While the basic nature of college football means there is always turnover, there has been one constant for fans that look skyward: the Goodyear Blimp.
For almost 65 years, Goodyear Blimps have sailed over sporting events as one of the longest-running and most effective advertising and public relations campaigns in sports history. One will appear over the College Football Playoff National Championship Game between LSU and Clemson in New Orleans on Jan 13.
This floating billboard has become as synonymous with college football as marching bands and cheerleaders. Once a leftover from the days of railways and steamships, it has evolved and thrived into one of the industry’s most-known assets. From its first appearance at the 1955 Rose Bowl, Goodyear Blimps have provided “Eye in the Sky” aerial coverage for over 2,000 sports and entertainment events, while also serving as an iconic symbol of the Goodyear brand.

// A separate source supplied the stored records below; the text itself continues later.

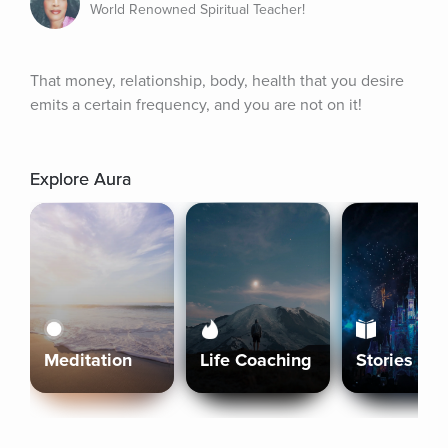
World Renowned Spiritual Teacher!
That money, relationship, body, health that you desire 
emits a certain frequency, and you are not on it!
Explore Aura
Meditation
Life Coaching
Stories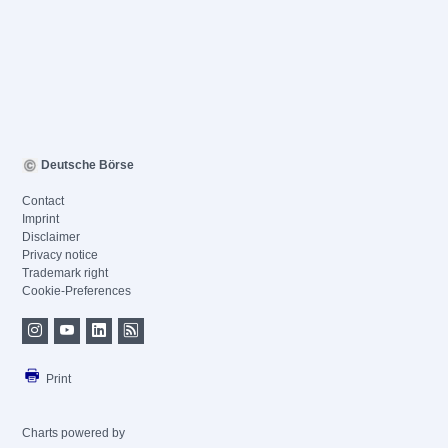
Deutsche Börse
Contact
Imprint
Disclaimer
Privacy notice
Trademark right
Cookie-Preferences
Print
Charts powered by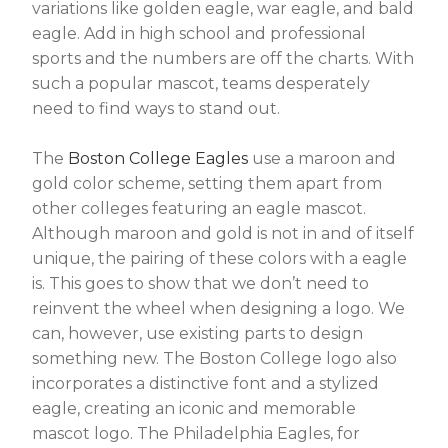
variations like golden eagle, war eagle, and bald
eagle. Add in high school and professional
sports and the numbers are off the charts. With
such a popular mascot, teams desperately
need to find ways to stand out.
The
Boston College Eagles
use a maroon and
gold color scheme, setting them apart from
other colleges featuring an eagle mascot.
Although maroon and gold is not in and of itself
unique, the pairing of these colors with a eagle
is. This goes to show that we don’t need to
reinvent the wheel when designing a logo. We
can, however, use existing parts to design
something new. The
Boston College logo also
incorporates a distinctive font and a stylized
eagle, creating an iconic and memorable
mascot logo. The Philadelphia Eagles, for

The blimps fly over the biggest sporting events such as the Super Bowl. But Goodyear has a special strategic partnership with college football via ESPN.
Goodyear sponsors the Goodyear Cotton Bowl Classic and the College Football Playoff. As part of the deal, Goodyear provides aerial coverage for ESPN’s most-watched games as well as “College GameDay” and ABC’s “Saturday Night Football.”

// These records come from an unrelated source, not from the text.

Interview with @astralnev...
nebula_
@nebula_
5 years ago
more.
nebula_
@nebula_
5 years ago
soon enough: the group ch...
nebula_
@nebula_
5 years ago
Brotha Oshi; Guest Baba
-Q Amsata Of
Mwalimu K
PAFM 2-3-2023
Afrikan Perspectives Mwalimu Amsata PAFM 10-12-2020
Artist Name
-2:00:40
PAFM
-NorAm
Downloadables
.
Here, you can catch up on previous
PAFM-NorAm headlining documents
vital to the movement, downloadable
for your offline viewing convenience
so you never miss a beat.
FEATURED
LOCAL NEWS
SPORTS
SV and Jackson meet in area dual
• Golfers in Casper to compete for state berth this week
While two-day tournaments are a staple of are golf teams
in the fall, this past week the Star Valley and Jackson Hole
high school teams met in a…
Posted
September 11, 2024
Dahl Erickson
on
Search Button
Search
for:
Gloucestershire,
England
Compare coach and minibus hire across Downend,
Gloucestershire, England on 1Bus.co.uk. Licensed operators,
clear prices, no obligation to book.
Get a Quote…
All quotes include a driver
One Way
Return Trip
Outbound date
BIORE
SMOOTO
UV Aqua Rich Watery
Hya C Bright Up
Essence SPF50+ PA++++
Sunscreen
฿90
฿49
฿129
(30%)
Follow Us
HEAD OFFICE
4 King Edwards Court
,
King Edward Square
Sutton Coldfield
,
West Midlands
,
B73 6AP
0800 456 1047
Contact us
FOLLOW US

During this bowl season, the blimps also sailed over The Rose Bowl and 131st Rose Parade in Pasadena, Calif., the Peach Bowl and College Football Awards in Atlanta and the Cheribundi Boca Raton Bowl in Florida.
Rose Bowl fans were thrilled when the B-2 Stealth Bomber roared under the Goodyear Blimp on New Year’s Day. The blimp recently became the first non-player or coach enshrined in the College Football Hall of Fame.

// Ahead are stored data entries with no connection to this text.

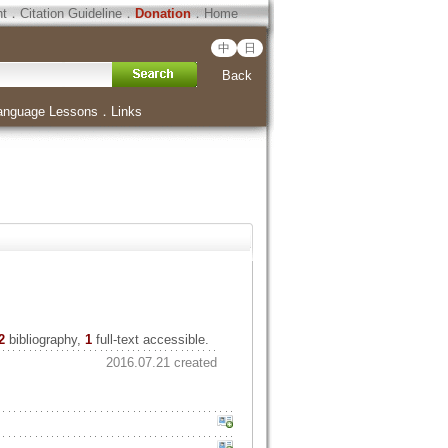
ht
．
Citation Guideline
．
Donation
．
Home
中
日
Back
anguage Lessons
．
Links
2
bibliography,
1
full-text accessible.
2016.07.21 created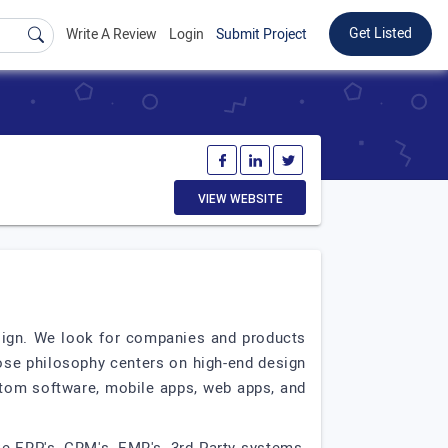
Get Listed
Write A Review
Login
Submit Project
VIEW WEBSITE
sign. We look for companies and products
ose philosophy centers on high-end design
stom software, mobile apps, web apps, and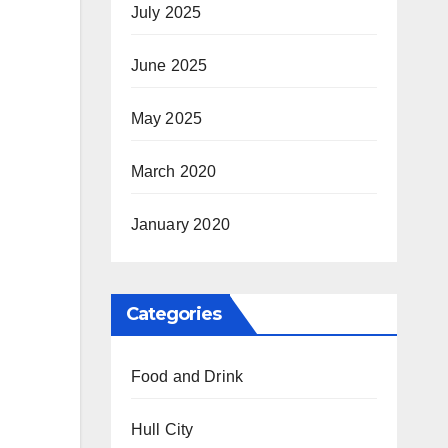
July 2025
June 2025
May 2025
March 2020
January 2020
Categories
Food and Drink
Hull City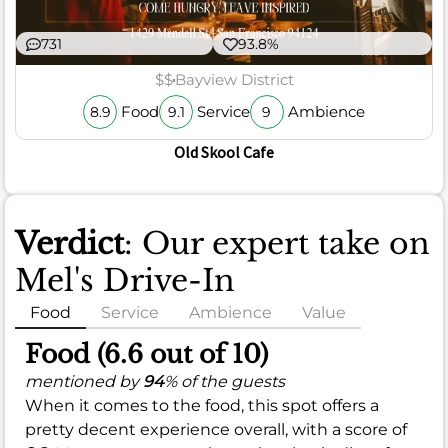
731
93.8%
$$
Bayview District
Food
Service
Ambience
8.9
9.1
9
Old Skool Cafe
Verdict
: Our expert take on
Mel's Drive-In
Food
Service
Ambience
Value
Food (6.6 out of 10)
mentioned by
94
% of the guests
When it comes to the food, this spot offers a
pretty decent experience overall, with a score of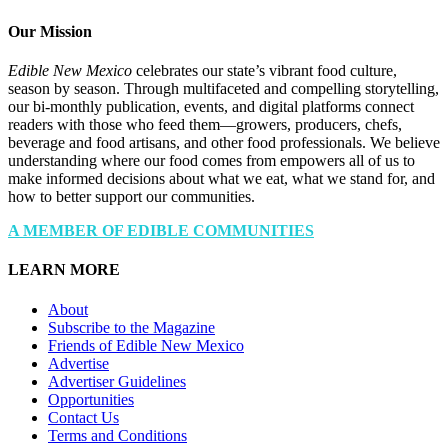
Our Mission
Edible New Mexico
celebrates our state’s vibrant food culture,
season by season. Through multifaceted and compelling storytelling,
our bi-monthly publication, events, and digital platforms connect
readers with those who feed them—growers, producers, chefs,
beverage and food artisans, and other food professionals. We believe
understanding where our food comes from empowers all of us to
make informed decisions about what we eat, what we stand for, and
how to better support our communities.
A MEMBER OF EDIBLE COMMUNITIES
LEARN MORE
About
Subscribe to the Magazine
Friends of Edible New Mexico
Advertise
Advertiser Guidelines
Opportunities
Contact Us
Terms and Conditions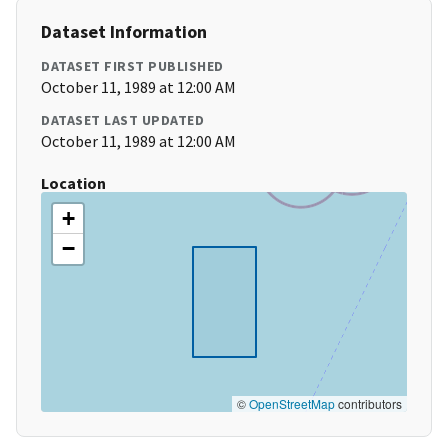
Dataset Information
DATASET FIRST PUBLISHED
October 11, 1989 at 12:00 AM
DATASET LAST UPDATED
October 11, 1989 at 12:00 AM
Location
+
−
©
OpenStreetMap
contributors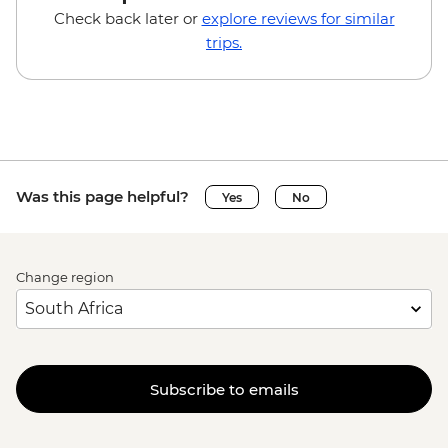
Adventure (full day) - EUR115
Check back later or
explore reviews for similar
Triglav National Park - Canyoning - EUR85
trips.
Bled - Mountain Bike Hire - EUR25
Bled - Pletna Boat Trip (from) - EUR20
Bled - Castle - EUR18
Venice - Doge's Palace & Bridge of Sighs -
EUR30
Venice - St Mark's Basilica Treasury -
Was this page helpful?
Yes
No
EUR20
Venice - St Mark's Campanile - EUR15
Peggy - Guggenheim Collection - EUR17
Change region
Ca’ D’Oro - Galería Franchetti - EUR15
Venice - Accademia Gallery - EUR16
Venice - Gondola Ride - EUR113
Venice - Uncommon Venice Urban
Adventure (must be prebooked in
Subscribe to emails
advance) - EUR79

“The Goodyear Blimp has contributed to college football’s culture and experience like no other,” said Todd Macsuga, Goodyear’s general manager of brand marketing. “It has come to signify the magnitude of games and the superior performances that take place on the field every Saturday. When people see the blimp over a college football stadium, they know that it’s a big game.”
Ed Placey, a senior coordinating producer for college football at ESPN, agreed.
“The Goodyear Blimp has been a signature element of our telecasts going back many years,” said Placey. “When fans see the blimp in person or that aerial shot on our telecast, intuitively, they know it’s a game of significant magnitude.”
Since the first blimps took to the skies in the 1920s, the company’s business strategy has been straightforward: build awareness for The Goodyear Tire & Rubber Company.
The Akron, Ohio-based giant now generates $15.5 billion in annual revenue. Roughly 60 million Americans personally witness the blimps flying overhead every year. The company’s website also has a “Blimp Finder,” where consumers can find out where and when they’re flying next.
There’s not one blimp but three, requiring trained pilots, support crews, and 75-80 total employees, according to Kristi Dosh, founder of the BusinessOfCollegeSports.com.
The three blimps (actually semi-rigid airships) called Wingfoot One, Wingfoot Two, and Wingfoot Three, require the 24-hour supervision of trained commercial pilots, working eight-hour shifts.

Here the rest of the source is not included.